I'll try and address these separately.

It's interesting that you suspect it's made for benchmarks. In practice,
this came about from very much the opposite angle - benchmarks were
fine, but production code for Thrift was showing cases where the
io_uring backend didn't perform as well as the epoll one. Dylan did a
lot of debugging and head scratching here, because it wasn't one of
those "let's profile and see what it is - oh yep, this needs to be
improved" kind of cases. Benchmark are easy because they are very much
targeted - if you write something that tries to behave like thrift, then
it too will perform fine. One of the key differences is that
production code actually does a bunch of things when processing a
request, issuing other system calls. A benchmark does not.

When the backend issues a receive and no data is available, an internal
poll trigger is used to know when we can actually receive data. When
that triggers, task_work is queued to do the actual receive. That's
considered the fast part, because it's basically just copying the data.
task_work is tied to exiting to userspace, which means that basically
anything the backend does that isn't strict CPU processing will end up
flushing the task_work. This really hurts efficiencies at certain rates
of load. The problem was worse when task_work actually triggered a
forced kernel enter/exit via TWA_SIGNAL doing an IPI to reschedule if it
was running in userspace, but it was still an issue even with just
deferring it to be run whenever a transition happened anyway.

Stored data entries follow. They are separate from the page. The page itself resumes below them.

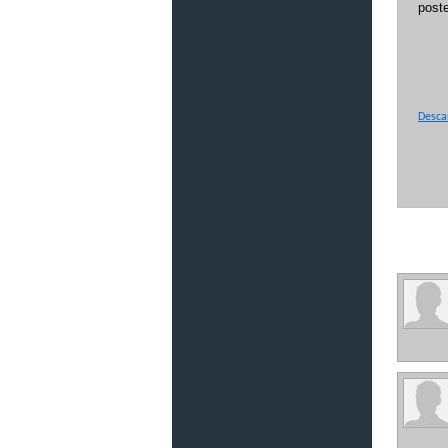
poste
Descar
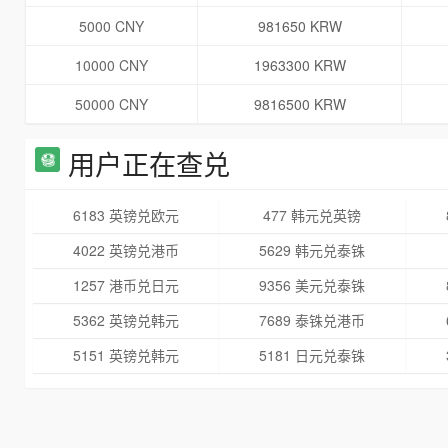
5000 CNY
981650 KRW
10000 CNY
1963300 KRW
50000 CNY
9816500 KRW
用户正在查兑
6183 英镑兑欧元
477 韩元兑英镑
4022 英镑兑港币
5629 韩元兑泰铢
1257 港币兑日元
9356 美元兑泰铢
5362 英镑兑韩元
7689 泰铢兑港币
5151 英镑兑韩元
5181 日元兑泰铢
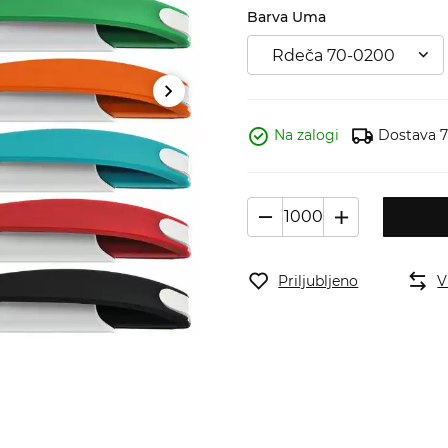
Barva Uma
Rdeča 70-0200
Na zalogi
Dostava 7 
Priljubljeno
V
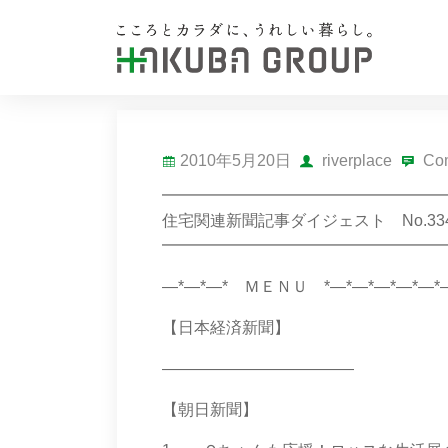
2010年5月20日
riverplace
Com
━━━━━━━━━━━━━━━━━
住宅関連新聞記事ダイジェスト No.334 201
━━━━━━━━━━━━━━━━━
―*―*―* ＭＥＮＵ *―*―*―*―*―*―
【日本経済新聞】
――――――――――――
【朝日新聞】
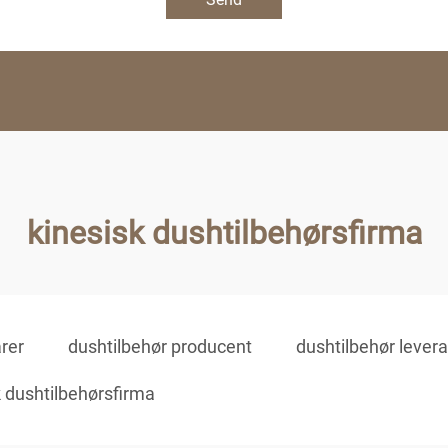
kinesisk dushtilbehørsfirma
rer
dushtilbehør producent
dushtilbehør lever
k dushtilbehørsfirma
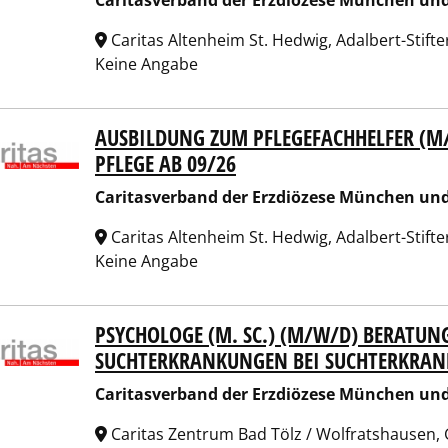
Caritasverband der Erzdiözese München und 
Caritas Altenheim St. Hedwig, Adalbert-Stift
Keine Angabe
AUSBILDUNG ZUM PFLEGEFACHHELFER (M
tasverband der Erzdiözese München und Freising e.V.
PFLEGE AB 09/26
Caritasverband der Erzdiözese München und 
Caritas Altenheim St. Hedwig, Adalbert-Stift
Keine Angabe
PSYCHOLOGE (M. SC.) (M/W/D) BERATUN
tasverband der Erzdiözese München und Freising e.V.
SUCHTERKRANKUNGEN BEI SUCHTERKRA
Caritasverband der Erzdiözese München und 
Caritas Zentrum Bad Tölz / Wolfratshausen, 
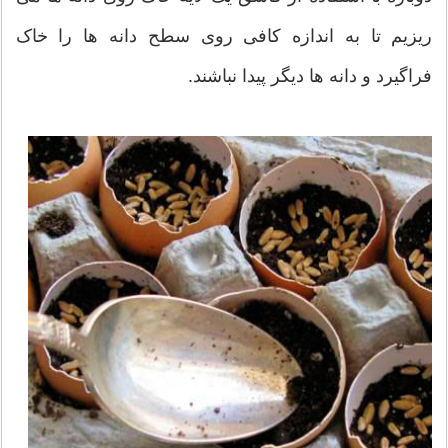
ریزیم تا به اندازه کافی روی سطح دانه ها را خاک
فراگیرد و دانه ها دیگر پیدا نباشند.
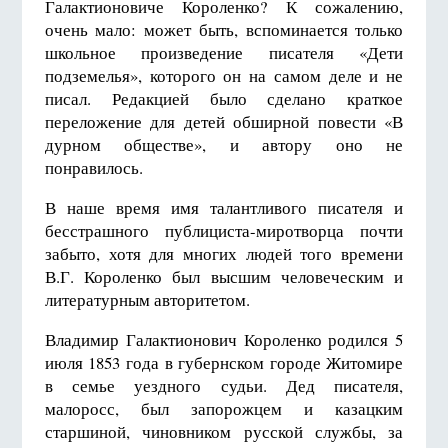
Галактионовиче Короленко? К сожалению,
очень мало: может быть, вспоминается только
школьное произведение писателя «Дети
подземелья», которого он на самом деле и не
писал. Редакцией было сделано краткое
переложение для детей обширной повести «В
дурном обществе», и автору оно не
понравилось.
В наше время имя талантливого писателя и
бесстрашного публициста-миротворца почти
забыто, хотя для многих людей того времени
В.Г. Короленко был высшим человеческим и
литературным авторитетом.
Владимир Галактионович Короленко родился 5
июля 1853 года в губернском городе Житомире
в семье уездного судьи. Дед писателя,
малоросс, был запорожцем и казацким
старшиной, чиновником русской службы, за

I do agree that you have a point on it being somewhat similar to
plugging in the sense that you would probably want this flushed if you
get scheduled out anyway. For production loads where you end up being
resource constrained (not a rare occurence...), we want them run before
putting the task to sleep. We'll look into making a tweak like that, it
seems like the right thing to do.

I'm sure Dylan can chime in on the above too once he's back, to add some
more data to this change.

-- 
Jens Axboe